Suzanne Stewart
Staff Writer
At the Camp Bartow Preservation meeting May 17, Kristen McMasters of the American Battlefield Protection Program gave a presentation on how her office assists communities and organizations in preserving and saving American battlefields.
The ABPP is a section of the National Parks Service and is mandated by Congress to focus solely on protecting historic battlefields on American soil and in the waters around America.
“These are significant sites where something important happened,” McMasters explained. “We look at battlefields, no skirmish sites. We’re looking at the bigger battlefields that really had an influence on the outcome of the wars. This is anything on American soil. This could be an Indian conflict. One of my sites was a Dutch versus British engagement in 1805 in the Virgin Islands. It doesn’t have to be American forces. It’s just places of conflict and sacrifice.”

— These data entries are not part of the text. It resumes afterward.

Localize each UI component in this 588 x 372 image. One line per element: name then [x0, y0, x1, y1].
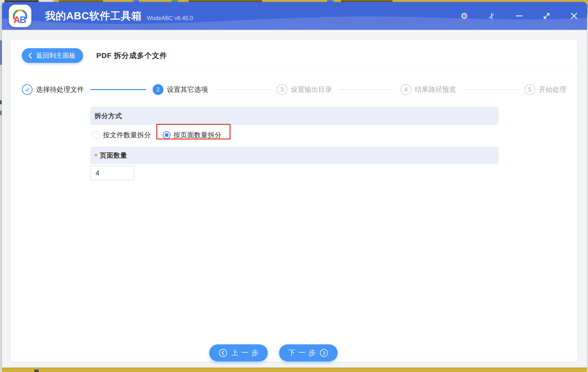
radio-checked-icon[interactable] — [163, 131, 171, 139]
split-method-radio-group: 按文件数量拆分 按页面数量拆分 — [92, 130, 221, 140]
step-1-label: 选择待处理文件 — [36, 85, 84, 94]
back-button-label: 返回到主面板 — [36, 51, 76, 60]
settings-gear-icon[interactable]: ⚙ — [460, 11, 469, 21]
circle-chevron-left-icon — [219, 349, 227, 357]
desktop-background-sliver-bottom — [34, 370, 39, 372]
prev-step-label: 上一步 — [231, 348, 261, 358]
step-5-start-processing: 5 开始处理 — [525, 84, 566, 95]
prev-step-button[interactable]: 上一步 — [209, 344, 268, 361]
check-icon — [24, 87, 30, 92]
radio-unchecked-icon[interactable] — [92, 131, 100, 139]
radio-split-by-page-count[interactable]: 按页面数量拆分 — [163, 130, 221, 140]
page-count-input[interactable] — [90, 166, 134, 180]
circle-chevron-right-icon — [319, 349, 328, 357]
back-to-main-panel-button[interactable]: 返回到主面板 — [22, 48, 83, 63]
app-logo: A B — [9, 5, 31, 27]
close-icon[interactable] — [569, 11, 579, 21]
page-count-section-header: * 页面数量 — [90, 147, 498, 164]
step-5-number-circle: 5 — [525, 84, 535, 95]
main-card: 返回到主面板 PDF 拆分成多个文件 选择待处理文件 2 设置其它选项 3 — [10, 40, 578, 362]
step-1-select-files: 选择待处理文件 — [22, 84, 84, 95]
next-step-button[interactable]: 下一步 — [279, 344, 338, 361]
required-asterisk: * — [95, 151, 97, 160]
next-step-label: 下一步 — [288, 348, 318, 358]
svg-text:B: B — [20, 15, 26, 25]
step-1-check-circle — [22, 84, 33, 95]
split-method-title: 拆分方式 — [95, 112, 122, 120]
desktop-background-sliver-left — [0, 2, 2, 372]
split-method-section-header: 拆分方式 — [90, 107, 498, 125]
minimize-icon[interactable] — [514, 11, 524, 21]
form-area: 拆分方式 按文件数量拆分 按页面数量拆分 * 页面数量 — [90, 40, 498, 361]
svg-text:A: A — [13, 15, 20, 25]
desktop-background-sliver-right — [587, 0, 588, 372]
radio-split-by-page-count-label: 按页面数量拆分 — [173, 130, 221, 140]
abc-logo-icon: A B — [11, 7, 29, 25]
radio-split-by-file-count[interactable]: 按文件数量拆分 — [92, 130, 151, 140]
step-5-label: 开始处理 — [539, 85, 566, 94]
app-version: WodeABC v6.45.0 — [147, 11, 193, 22]
resize-maximize-icon[interactable] — [542, 11, 551, 21]
scissors-icon[interactable]: ✂ — [487, 11, 496, 21]
window-controls: ⚙ ✂ — [460, 2, 579, 30]
footer-nav: 上一步 下一步 — [11, 344, 577, 361]
app-title: 我的ABC软件工具箱 — [45, 9, 142, 23]
chevron-left-icon — [28, 52, 33, 59]
titlebar: A B 我的ABC软件工具箱 WodeABC v6.45.0 ⚙ ✂ — [2, 2, 587, 30]
app-window: A B 我的ABC软件工具箱 WodeABC v6.45.0 ⚙ ✂ — [2, 2, 587, 368]
page-count-title: 页面数量 — [100, 151, 127, 160]
radio-split-by-file-count-label: 按文件数量拆分 — [103, 130, 151, 140]
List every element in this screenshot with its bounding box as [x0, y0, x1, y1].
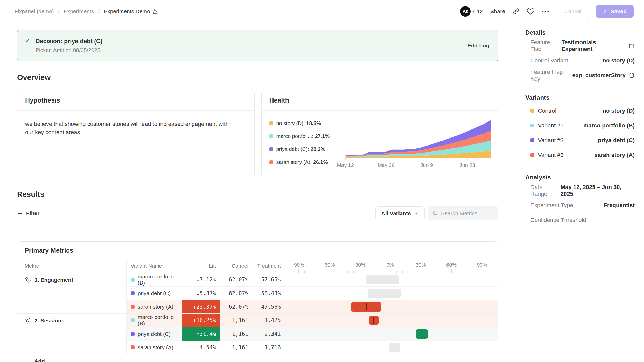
search-metrics-box [428, 206, 498, 220]
plus-icon [25, 358, 31, 362]
metric-cell[interactable]: 1. Engagement [17, 273, 126, 313]
x-axis-label: Jun 23 [460, 162, 475, 168]
saved-button[interactable]: ✓ Saved [596, 5, 634, 18]
lift-value: ↑31.4% [182, 327, 220, 341]
breadcrumb-current[interactable]: Experiments Demo [104, 8, 158, 15]
lift-axis-ruler [284, 269, 498, 273]
health-title: Health [262, 90, 498, 111]
divider [17, 228, 498, 228]
metrics-table-header-right: Variant Name Lift Control Treatment 90%6… [126, 259, 498, 273]
details-sidebar: Details Feature Flag Testimonials Experi… [515, 23, 644, 362]
treatment-value: 1,425 [252, 314, 284, 327]
copy-link-button[interactable] [513, 8, 520, 15]
metric-variant-row[interactable]: marco portfolio (B)↓7.12%62.07%57.65% [127, 273, 498, 286]
feature-flag-key: exp_customerStory [572, 72, 635, 79]
column-header-variant: Variant Name [127, 259, 182, 273]
add-metric-button[interactable]: Add [17, 354, 498, 362]
edit-log-button[interactable]: Edit Log [467, 42, 489, 49]
lift-value: ↑4.54% [182, 341, 220, 354]
x-axis-label: May 12 [337, 162, 354, 168]
control-value: 1,161 [220, 314, 252, 327]
add-filter-button[interactable]: Filter [17, 210, 39, 216]
axis-tick [286, 271, 286, 273]
breadcrumb-project[interactable]: Fixpanel {demo} [15, 8, 54, 15]
link-icon [513, 8, 520, 15]
treatment-value: 47.56% [252, 300, 284, 313]
metric-variant-row[interactable]: sarah story (A)↓23.37%62.07%47.56% [127, 300, 498, 313]
favorite-button[interactable] [527, 8, 534, 15]
variant-left: Variant #3 [530, 152, 564, 158]
variant-name: priya debt (C) [138, 331, 171, 337]
variant-swatch [131, 345, 135, 349]
variant-color-chip [530, 109, 534, 113]
metric-variant-row[interactable]: marco portfolio (B)↓16.25%1,1611,425 [127, 314, 498, 327]
external-link-icon[interactable] [629, 43, 635, 49]
variant-name: priya debt (C) [138, 290, 171, 296]
breadcrumb: Fixpanel {demo} / Experiments / Experime… [15, 8, 158, 15]
metric-variant-row[interactable]: sarah story (A)↑4.54%1,1611,716 [127, 341, 498, 354]
detail-value: exp_customerStory [572, 72, 626, 79]
primary-metrics-title: Primary Metrics [17, 242, 498, 259]
lift-marker [422, 331, 422, 337]
detail-value: Testimonials Experiment [562, 39, 626, 53]
feature-flag-link[interactable]: Testimonials Experiment [562, 39, 635, 53]
breadcrumb-experiments[interactable]: Experiments [64, 8, 94, 15]
axis-tick [335, 271, 335, 273]
treatment-value: 1,716 [252, 341, 284, 354]
clipboard-copy-icon[interactable] [629, 72, 635, 78]
variant-name: marco portfolio (B) [138, 273, 182, 286]
axis-tick [390, 269, 390, 273]
lift-value: ↓5.87% [182, 287, 220, 300]
microscope-icon [152, 8, 158, 15]
analysis-label: Confidence Threshold [530, 217, 586, 223]
legend-label: marco portfoli...: 27.1% [276, 133, 330, 139]
chevron-down-icon [414, 211, 419, 216]
collaborators[interactable]: Ak + 12 [460, 6, 483, 17]
breadcrumb-separator: / [98, 8, 100, 15]
search-metrics-input[interactable] [441, 210, 494, 216]
variants-dropdown-value: All Variants [381, 210, 411, 216]
analysis-heading: Analysis [525, 174, 635, 181]
variant-swatch [131, 291, 135, 295]
lift-axis-label: 90% [477, 262, 487, 268]
metric-target-icon [24, 317, 31, 324]
axis-tick [317, 271, 317, 273]
decision-banner-texts: Decision: priya debt (C) Picker, Amit on… [36, 38, 467, 53]
lift-axis-label: -30% [353, 262, 366, 268]
variant-row-1: Variant #1 marco portfolio (B) [525, 118, 635, 133]
more-options-button[interactable]: ••• [542, 8, 550, 15]
variant-label: Variant #3 [538, 152, 564, 158]
lift-marker [383, 276, 383, 283]
variant-row-control: Control no story (D) [525, 103, 635, 118]
lift-axis-label: -60% [323, 262, 335, 268]
avatar[interactable]: Ak [460, 6, 471, 17]
variant-swatch [131, 305, 135, 309]
variant-label: Control [538, 107, 556, 114]
lift-marker [395, 344, 395, 351]
zero-line [390, 314, 390, 327]
column-header-lift: Lift [182, 259, 220, 273]
metric-name: 2. Sessions [34, 317, 65, 324]
variants-dropdown[interactable]: All Variants [375, 206, 425, 220]
lift-axis-header: 90%60%30%0%-30%-60%-90% [284, 259, 498, 273]
lift-axis-label: 30% [416, 262, 426, 268]
metric-variant-row[interactable]: priya debt (C)↑31.4%1,1612,341 [127, 327, 498, 341]
health-x-axis: May 12May 26Jun 9Jun 23 [344, 161, 492, 169]
axis-tick [396, 271, 397, 273]
share-button[interactable]: Share [490, 8, 505, 15]
health-card: Health no story (D): 18.5%marco portfoli… [261, 90, 499, 177]
metric-variant-row[interactable]: priya debt (C)↓5.87%62.07%58.43% [127, 286, 498, 300]
axis-tick [421, 269, 421, 273]
metric-group: 1. Engagementmarco portfolio (B)↓7.12%62… [17, 273, 498, 314]
axis-tick [451, 269, 452, 273]
variant-value: priya debt (C) [598, 137, 635, 144]
cancel-button[interactable]: Cancel [557, 5, 589, 18]
x-axis-label: Jun 9 [420, 162, 433, 168]
legend-color-chip [269, 160, 273, 164]
zero-line [390, 327, 390, 341]
treatment-value: 57.65% [252, 273, 284, 286]
control-value: 62.07% [220, 273, 252, 286]
metric-cell[interactable]: 2. Sessions [17, 314, 126, 354]
detail-row-feature-flag: Feature Flag Testimonials Experiment [525, 38, 635, 53]
main-content: ✓ Decision: priya debt (C) Picker, Amit … [0, 23, 515, 362]
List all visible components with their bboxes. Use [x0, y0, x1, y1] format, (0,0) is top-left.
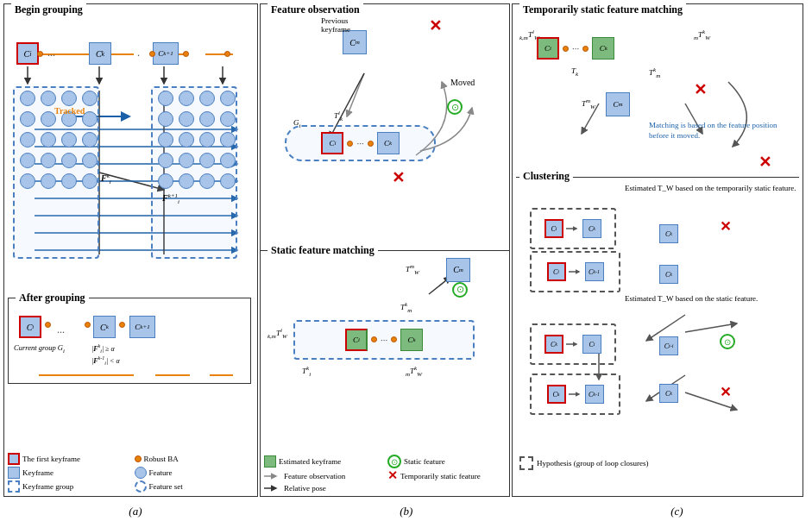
- legend-a-item-6: Feature set: [135, 480, 255, 493]
- dot-c-2: [582, 46, 589, 52]
- feat-r12: [220, 132, 236, 148]
- c-top-row: Ci ··· Ck: [537, 37, 614, 60]
- dot-gi-2: [368, 141, 374, 147]
- cluster-note-1: Estimated T_W based on the temporarily s…: [625, 184, 797, 194]
- cluster-group-3: Ck Ci: [530, 323, 616, 365]
- cond1-label: |Fki| ≥ α: [91, 343, 115, 354]
- feat-15: [61, 153, 77, 168]
- feat-13: [20, 153, 35, 168]
- tki-label: Tik: [334, 110, 343, 122]
- panel-c: Temporarily static feature matching: [512, 3, 803, 497]
- dots-2: ·: [137, 49, 140, 62]
- matching-note: Matching is based on the feature positio…: [649, 121, 796, 141]
- feat-5: [20, 111, 35, 127]
- feat-r18: [179, 173, 194, 189]
- ci-c-top: Ci: [537, 37, 559, 60]
- after-grouping-title: After grouping: [16, 292, 89, 304]
- legend-a-item-2: Robust BA: [135, 453, 255, 465]
- ck-c-top: Ck: [592, 37, 614, 60]
- ci-gi: Ci: [321, 132, 343, 154]
- prev-kf-label: Previouskeyframe: [321, 16, 350, 34]
- panel-b: Feature observation: [260, 3, 510, 497]
- tmk-label: Tkm: [400, 301, 412, 314]
- ck-after: Ck: [93, 316, 116, 338]
- node-ck1-top: Ck+1: [153, 42, 179, 65]
- feat-17: [20, 173, 35, 189]
- hypothesis-legend: Hypothesis (group of loop closures): [519, 456, 648, 470]
- legend-a-item-1: The first keyframe: [8, 453, 128, 465]
- ck-cl3: Ck: [544, 335, 563, 354]
- twm-label: TmW: [406, 263, 419, 276]
- feat-14: [41, 153, 56, 168]
- feat-r2: [179, 91, 194, 106]
- moved-label: Moved: [450, 78, 475, 87]
- cg-label: Current group Gi: [14, 343, 65, 355]
- orange-dot-1: [37, 51, 43, 57]
- ci-cl1: Ci: [544, 219, 563, 238]
- green-check-1: ⊙: [447, 99, 463, 115]
- main-container: Begin grouping: [0, 0, 812, 500]
- red-x-c: ✕: [694, 80, 707, 99]
- ci-after: Ci: [19, 316, 41, 338]
- legend-b-1: Estimated keyframe: [264, 455, 382, 468]
- dot-after-3: [119, 322, 125, 328]
- clustering-label: Clustering: [519, 170, 573, 183]
- feat-r9: [158, 132, 173, 148]
- feat-r5: [158, 111, 173, 127]
- red-x-1: ✕: [429, 16, 442, 35]
- fik1-label: Fk+1i: [162, 192, 179, 205]
- cm-node: Cm: [343, 30, 367, 54]
- green-check-cl3: ⊙: [720, 334, 735, 349]
- after-grouping-panel: After grouping Ci ··· Ck Ck+1 Current gr…: [8, 298, 251, 384]
- legend-a-item-4: Feature: [135, 467, 255, 479]
- feat-r17: [158, 173, 173, 189]
- orange-dot-3: [183, 51, 189, 57]
- feat-r1: [158, 91, 173, 106]
- twm-c-label: TmW: [582, 97, 595, 110]
- feat-r20: [220, 173, 236, 189]
- c-mtwk: mTkW: [694, 28, 710, 41]
- mtwk-label: mTkW: [406, 365, 422, 378]
- legend-a: The first keyframe Robust BA Keyframe Fe…: [8, 453, 254, 493]
- ci2-cl3: Ci: [582, 335, 601, 354]
- tracked-label: Tracked: [54, 106, 85, 116]
- feat-r11: [199, 132, 215, 148]
- ci-static: Ci: [345, 329, 368, 351]
- cluster-group-2: Ci Ck-1: [530, 251, 620, 292]
- ck-static: Ck: [400, 329, 423, 351]
- feat-4: [82, 91, 98, 106]
- ck-gi: Ck: [377, 132, 400, 154]
- tk-label: Tk: [571, 66, 578, 78]
- cluster-note-2: Estimated T_W based on the static featur…: [625, 294, 797, 304]
- gi-label: Gi: [293, 118, 300, 129]
- feat-10: [41, 132, 56, 148]
- cm-static: Cm: [446, 258, 470, 282]
- ci-cl2: Ci: [547, 262, 566, 281]
- cluster-group-1: Ci Ck: [530, 208, 616, 249]
- ck1-cl4: Ck-1: [585, 385, 604, 404]
- caption-c: (c): [670, 505, 683, 518]
- legend-b-2: ⊙ Static feature: [387, 455, 506, 468]
- red-x-cl1: ✕: [720, 218, 731, 235]
- caption-a: (a): [129, 505, 142, 518]
- ck-right-3: Ct-i: [659, 336, 678, 355]
- feat-18: [41, 173, 56, 189]
- svg-line-31: [685, 323, 737, 332]
- tmk-c-label: Tkm: [649, 66, 660, 79]
- green-check-static: ⊙: [452, 282, 468, 298]
- feat-r15: [199, 153, 215, 168]
- feat-12: [82, 132, 98, 148]
- feat-r14: [179, 153, 194, 168]
- dot-s1: [371, 336, 377, 342]
- cond2-label: |Fk-1i| < α: [91, 355, 120, 366]
- static-group: Ci ··· Ck: [293, 320, 475, 360]
- panel-b-bottom: Static feature matching TmW Cm ⊙ Tkm k,m…: [261, 251, 509, 497]
- red-x-note: ✕: [758, 153, 771, 172]
- kmtwi-label: k,mTiW: [268, 327, 287, 340]
- feat-r8: [220, 111, 236, 127]
- panel-b-bottom-svg: [261, 251, 511, 484]
- legend-b-3: Feature observation: [264, 470, 382, 482]
- feat-r3: [199, 91, 215, 106]
- feat-r19: [199, 173, 215, 189]
- gi-group: Gi Tik Ci ··· Ck: [285, 125, 436, 161]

The program covers battlefields from the Virgin Island to Guam, and everything in between. It was formed after several controversies arose, two of which centered around the Manassas National Battlefield Park.
Disney attempted to put in a theme park adjacent to Manassas battlefield and outraged local historians. The second incident was on the Stuart’s Hill tract of the battlefield. The tract was not part of the park and the landowner attempted to put a strip mall on the land.
Through Congress enacting eminent domain, the battlefield was saved and Congress created the ABPP to try to avoid issues in the future.
“We had no clue how many battlefields were out there,” McMasters said. “We have over four hundred national units in the National Parks Service. If you think about how many conflicts there were just in the Civil War, it’s well over ten thousand places of conflict. Principle battlefields are a little less than four hundred maybe. We have no hope of ever owning all of that.”